### PROBLEM TO WORK ON
The result should be the full listing copied exactly, with no pictures in it.

━━ DATA TO PROCESS

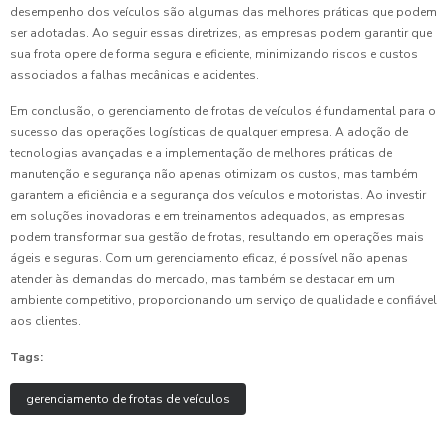
desempenho dos veículos são algumas das melhores práticas que podem
ser adotadas. Ao seguir essas diretrizes, as empresas podem garantir que
sua frota opere de forma segura e eficiente, minimizando riscos e custos
associados a falhas mecânicas e acidentes.
Em conclusão, o gerenciamento de frotas de veículos é fundamental para o
sucesso das operações logísticas de qualquer empresa. A adoção de
tecnologias avançadas e a implementação de melhores práticas de
manutenção e segurança não apenas otimizam os custos, mas também
garantem a eficiência e a segurança dos veículos e motoristas. Ao investir
em soluções inovadoras e em treinamentos adequados, as empresas
podem transformar sua gestão de frotas, resultando em operações mais
ágeis e seguras. Com um gerenciamento eficaz, é possível não apenas
atender às demandas do mercado, mas também se destacar em um
ambiente competitivo, proporcionando um serviço de qualidade e confiável
aos clientes.
Tags:
gerenciamento de frotas de veículos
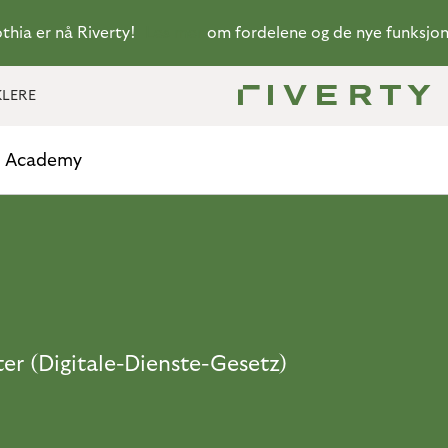
thia er nå Riverty!
Les mer
om fordelene og de nye funksjo
KLERE
l Academy
ster (Digitale-Dienste-Gesetz)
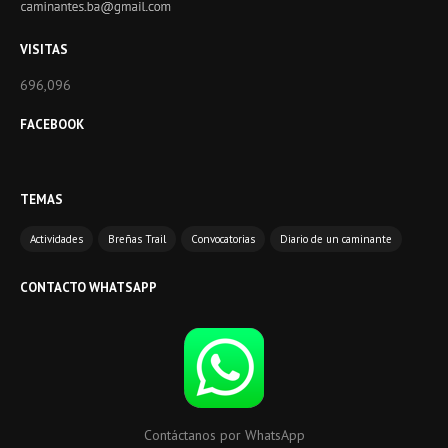
VISITAS
696,096
FACEBOOK
TEMAS
Actividades
Breñas Trail
Convocatorias
Diario de un caminante
CONTACTO WHATSAPP
Contáctanos por WhatsApp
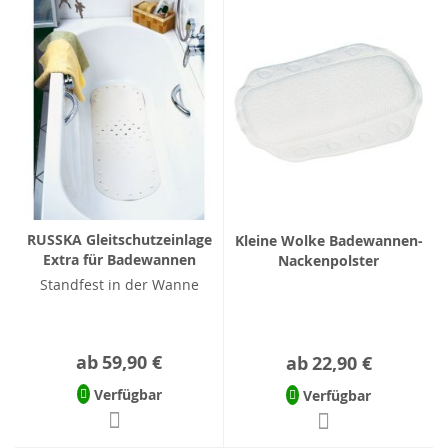
RUSSKA Gleitschutzeinlage
Kleine Wolke Badewannen-
Extra für Badewannen
Nackenpolster
Standfest in der Wanne
ab
59,90 €
ab
22,90 €
Verfügbar
Verfügbar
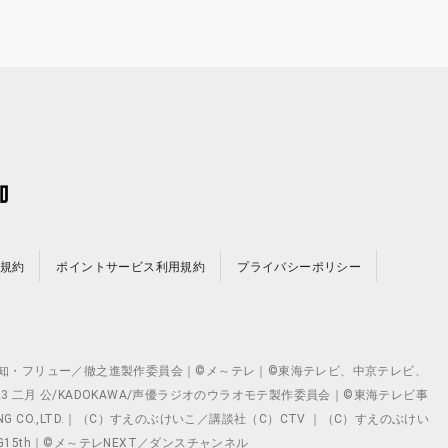
規約
ポイントサービス利用規約
プライバシーポリシー
©テレビ愛知・フリュー／徹之進製作委員会｜©メ～テレ｜©東海テレビ、中京テレビ、
©2023 二月 公/KADOKAWA/声優ラジオのウラオモテ製作委員会｜©東海テレビ事
ING CO.,LTD.｜（C）すえのぶけいこ／講談社（C）CTV ｜（C）すえのぶけい
クト ©VG15th｜©メ～テレNEXT／ダンスチャンネル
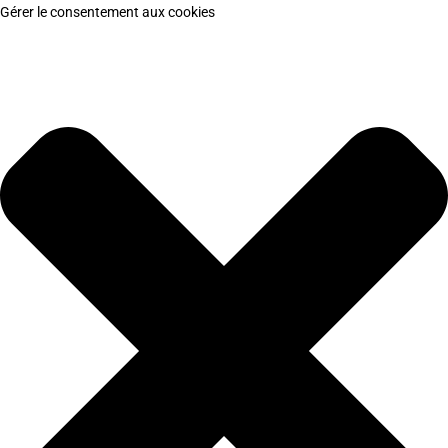
Gérer le consentement aux cookies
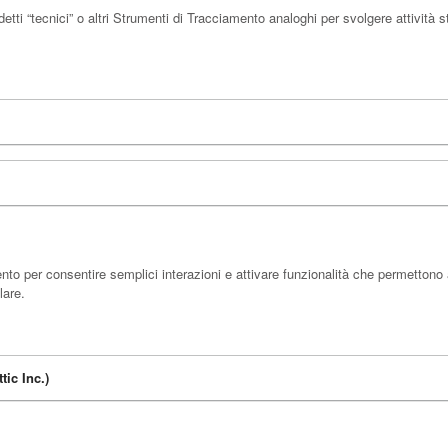
i “tecnici” o altri Strumenti di Tracciamento analoghi per svolgere attività 
to per consentire semplici interazioni e attivare funzionalità che permettono 
lare.
ic Inc.)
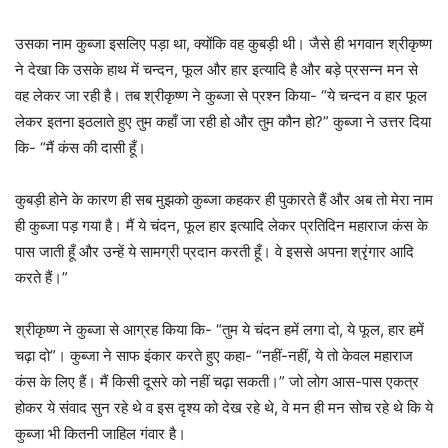
उसका नाम कुब्जा इसलिए पड़ा था, क्योंकि वह कुबड़ी थी। जैसे ही भगवान श्रीकृष्ण
ने देखा कि उसके हाथ में चन्दन, फूल और हार इत्यादि है और बड़े प्रसन्न मन से
वह लेकर जा रही है। तब श्रीकृष्ण ने कुब्जा से प्रश्न किया- “ये चन्दन व हार फूल
लेकर इतना इठलाते हुए तुम कहाँ जा रही हो और तुम कौन हो?” कुब्जा ने उत्तर दिया
कि- “मैं कंस की दासी हूँ।
कुबड़ी होने के कारण ही सब मुझको कुब्जा कहकर ही पुकारते हैं और अब तो मेरा नाम
ही कुब्जा पड़ गया है। मैं ये चंदन, फूल हार इत्यादि लेकर प्रतिदिन महाराज कंस के
पास जाती हूँ और उन्हें ये सामग्री प्रदान करती हूँ। वे इससे अपना श्रृंगार आदि
करते हैं।”
श्रीकृष्ण ने कुब्जा से आग्रह किया कि- “तुम ये चंदन हमें लगा दो, ये फूल, हार हमें
चढ़ा दो”। कुब्जा ने साफ इंकार करते हुए कहा- “नहीं-नहीं, ये तो केवल महाराज
कंस के लिए हैं। मैं किसी दूसरे को नहीं चढ़ा सकती।” जो लोग आस-पास एकत्र
होकर ये संवाद सुन रहे थे व इस दृश्य को देख रहे थे, वे मन ही मन सोच रहे थे कि ये
कुब्जा भी कितनी जाहिल गंवार है।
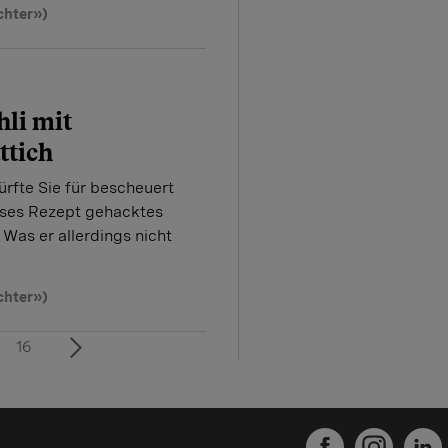
chter»)
li mit
ttich
ürfte Sie für bescheuert
ieses Rezept gehacktes
 Was er allerdings nicht
chter»)
16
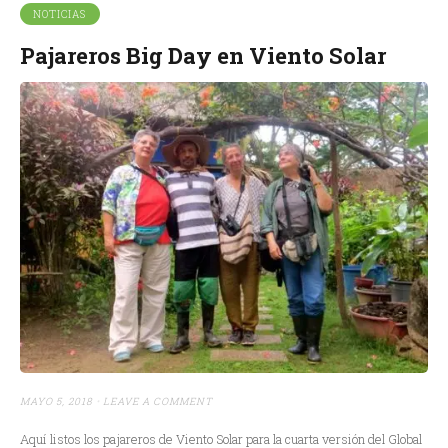
NOTICIAS
Pajareros Big Day en Viento Solar
MAYO 5, 2018
LEAVE A COMMENT
Aquí listos los pajareros de Viento Solar para la cuarta versión del Global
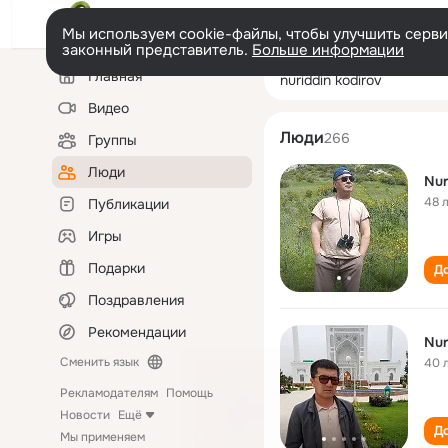
Мы используем cookie-файлы, чтобы улучшить сервис
законный представитель.
Больше информации
Левая
Поиск
Главная
nuriddin kodirov
колонка
по
людям
Видео
Люди
266
Группы
Люди
Nur
48 
Публикации
Игры
Подарки
До
Поздравления
Рекомендации
Nur
Сменить язык
40 
Рекламодателям
Помощь
Новости
Ещё
До
Мы применяем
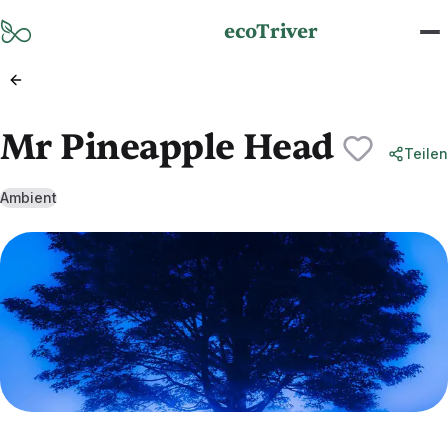
Zum Hauptinhalt springen
ecoTriver
Mr Pineapple Head
Teilen
Ambient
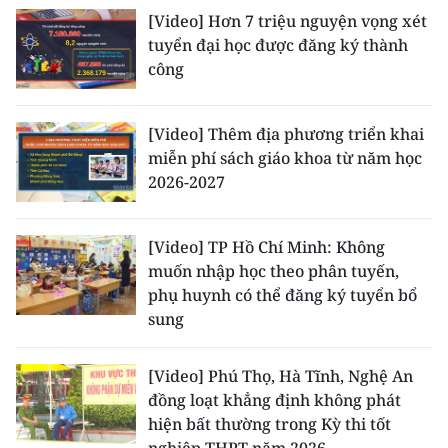
[Video] Hơn 7 triệu nguyện vọng xét
tuyển đại học được đăng ký thành
công
[Video] Thêm địa phương triển khai
miễn phí sách giáo khoa từ năm học
2026-2027
[Video] TP Hồ Chí Minh: Không
muốn nhập học theo phân tuyến,
phụ huynh có thể đăng ký tuyển bổ
sung
[Video] Phú Thọ, Hà Tĩnh, Nghệ An
đồng loạt khẳng định không phát
hiện bất thường trong Kỳ thi tốt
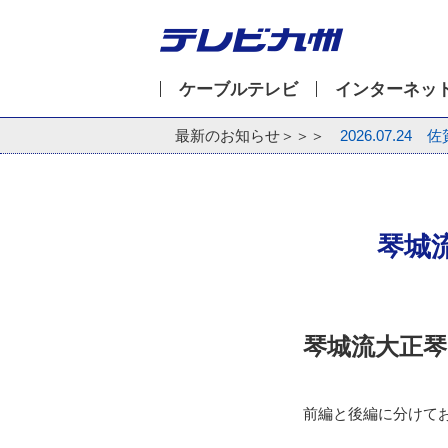
ケーブルテレビ
インターネッ
最新のお知らせ＞＞＞
2026.07.24
佐
琴城
琴城流大正琴
前編と後編に分けて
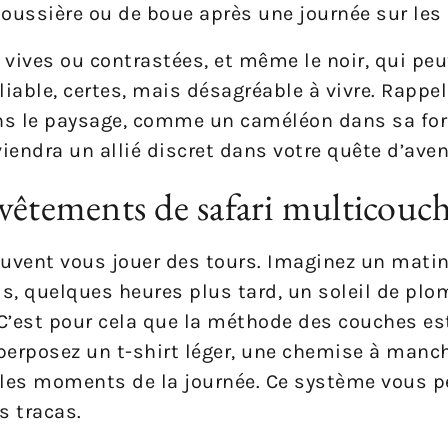
poussière ou de boue après une journée sur les 
vives ou contrastées, et même le noir, qui peut
iable, certes, mais désagréable à vivre. Rappe
dans le paysage, comme un caméléon dans sa forê
iendra un allié discret dans votre quête d’aven
vêtements de safari multicouc
uvent vous jouer des tours. Imaginez un matin 
is, quelques heures plus tard, un soleil de plo
’est pour cela que la méthode des couches est
perposez un t-shirt léger, une chemise à manc
 les moments de la journée. Ce système vous p
s tracas.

━━━━

### EXPECTED OUTPUT
desempenho dos veículos são algumas das melhores práticas que podem
ser adotadas. Ao seguir essas diretrizes, as empresas podem garantir que
sua frota opere de forma segura e eficiente, minimizando riscos e custos
associados a falhas mecânicas e acidentes.
Em conclusão, o gerenciamento de frotas de veículos é fundamental para o
sucesso das operações logísticas de qualquer empresa. A adoção de
tecnologias avançadas e a implementação de melhores práticas de
manutenção e segurança não apenas otimizam os custos, mas também
garantem a eficiência e a segurança dos veículos e motoristas. Ao investir
em soluções inovadoras e em treinamentos adequados, as empresas
podem transformar sua gestão de frotas, resultando em operações mais
ágeis e seguras. Com um gerenciamento eficaz, é possível não apenas
atender às demandas do mercado, mas também se destacar em um
ambiente competitivo, proporcionando um serviço de qualidade e confiável
aos clientes.
Tags:
gerenciamento de frotas de veículos
thia er nå Riverty!
Les mer
om fordelene og de nye funksjo
KLERE
l Academy
ster (Digitale-Dienste-Gesetz)
VISITAS
696,096
FACEBOOK
TEMAS
Actividades
Breñas Trail
Convocatorias
Diario de un caminante
CONTACTO WHATSAPP
Contáctanos por WhatsApp
RUSSKA Gleitschutzeinlage
Kleine Wolke Badewannen-
Extra für Badewannen
Nackenpolster
Standfest in der Wanne
ab
59,90 €
ab
22,90 €
Verfügbar
Verfügbar
規約
ポイントサービス利用規約
プライバシーポリシー
©テレビ愛知・フリュー／徹之進製作委員会｜©メ～テレ｜©東海テレビ、中京テレビ、
©2023 二月 公/KADOKAWA/声優ラジオのウラオモテ製作委員会｜©東海テレビ事
ING CO.,LTD.｜（C）すえのぶけいこ／講談社（C）CTV ｜（C）すえのぶけい
クト ©VG15th｜©メ～テレNEXT／ダンスチャンネル
Gérer le consentement aux cookies
i “tecnici” o altri Strumenti di Tracciamento analoghi per svolgere attività 
to per consentire semplici interazioni e attivare funzionalità che permettono 
lare.
ic Inc.)
उसका नाम कुब्जा इसलिए पड़ा था, क्योंकि वह कुबड़ी थी। जैसे ही भगवान श्रीकृष्ण
ने देखा कि उसके हाथ में चन्दन, फूल और हार इत्यादि है और बड़े प्रसन्न मन से
वह लेकर जा रही है। तब श्रीकृष्ण ने कुब्जा से प्रश्न किया- “ये चन्दन व हार फूल
लेकर इतना इठलाते हुए तुम कहाँ जा रही हो और तुम कौन हो?” कुब्जा ने उत्तर दिया
कि- “मैं कंस की दासी हूँ।
कुबड़ी होने के कारण ही सब मुझको कुब्जा कहकर ही पुकारते हैं और अब तो मेरा नाम
ही कुब्जा पड़ गया है। मैं ये चंदन, फूल हार इत्यादि लेकर प्रतिदिन महाराज कंस के
पास जाती हूँ और उन्हें ये सामग्री प्रदान करती हूँ। वे इससे अपना श्रृंगार आदि
करते हैं।”
श्रीकृष्ण ने कुब्जा से आग्रह किया कि- “तुम ये चंदन हमें लगा दो, ये फूल, हार हमें
चढ़ा दो”। कुब्जा ने साफ इंकार करते हुए कहा- “नहीं-नहीं, ये तो केवल महाराज
कंस के लिए हैं। मैं किसी दूसरे को नहीं चढ़ा सकती।” जो लोग आस-पास एकत्र
होकर ये संवाद सुन रहे थे व इस दृश्य को देख रहे थे, वे मन ही मन सोच रहे थे कि ये
कुब्जा भी कितनी जाहिल गंवार है।
chter»)
li mit
ttich
ürfte Sie für bescheuert
ieses Rezept gehacktes
 Was er allerdings nicht
chter»)
16
NOTICIAS
Pajareros Big Day en Viento Solar
MAYO 5, 2018
LEAVE A COMMENT
Aquí listos los pajareros de Viento Solar para la cuarta versión del Global
Мы используем cookie-файлы, чтобы улучшить сервис
законный представитель.
Больше информации
Левая
Поиск
Главная
nuriddin kodirov
колонка
по
людям
Видео
Люди
266
Группы
Люди
Nur
48 
Публикации
Игры
Подарки
До
Поздравления
Рекомендации
Nur
Сменить язык
40 
Рекламодателям
Помощь
Новости
Ещё
До
Мы применяем
Zum Hauptinhalt springen
ecoTriver
Mr Pineapple Head
Teilen
Ambient
[Video] Hơn 7 triệu nguyện vọng xét
tuyển đại học được đăng ký thành
công
[Video] Thêm địa phương triển khai
miễn phí sách giáo khoa từ năm học
2026-2027
[Video] TP Hồ Chí Minh: Không
muốn nhập học theo phân tuyến,
phụ huynh có thể đăng ký tuyển bổ
sung
[Video] Phú Thọ, Hà Tĩnh, Nghệ An
đồng loạt khẳng định không phát
hiện bất thường trong Kỳ thi tốt
ケーブルテレビ
インターネッ
最新のお知らせ＞＞＞
2026.07.24
佐
琴城
琴城流大正琴
前編と後編に分けて
poussière ou de boue après une journée sur les 
vives ou contrastées, et même le noir, qui peut
iable, certes, mais désagréable à vivre. Rappe
dans le paysage, comme un caméléon dans sa forê
iendra un allié discret dans votre quête d’aven
vêtements de safari multicouc
uvent vous jouer des tours. Imaginez un matin 
is, quelques heures plus tard, un soleil de plo
’est pour cela que la méthode des couches est
perposez un t-shirt léger, une chemise à manc
 les moments de la journée. Ce système vous p
s tracas.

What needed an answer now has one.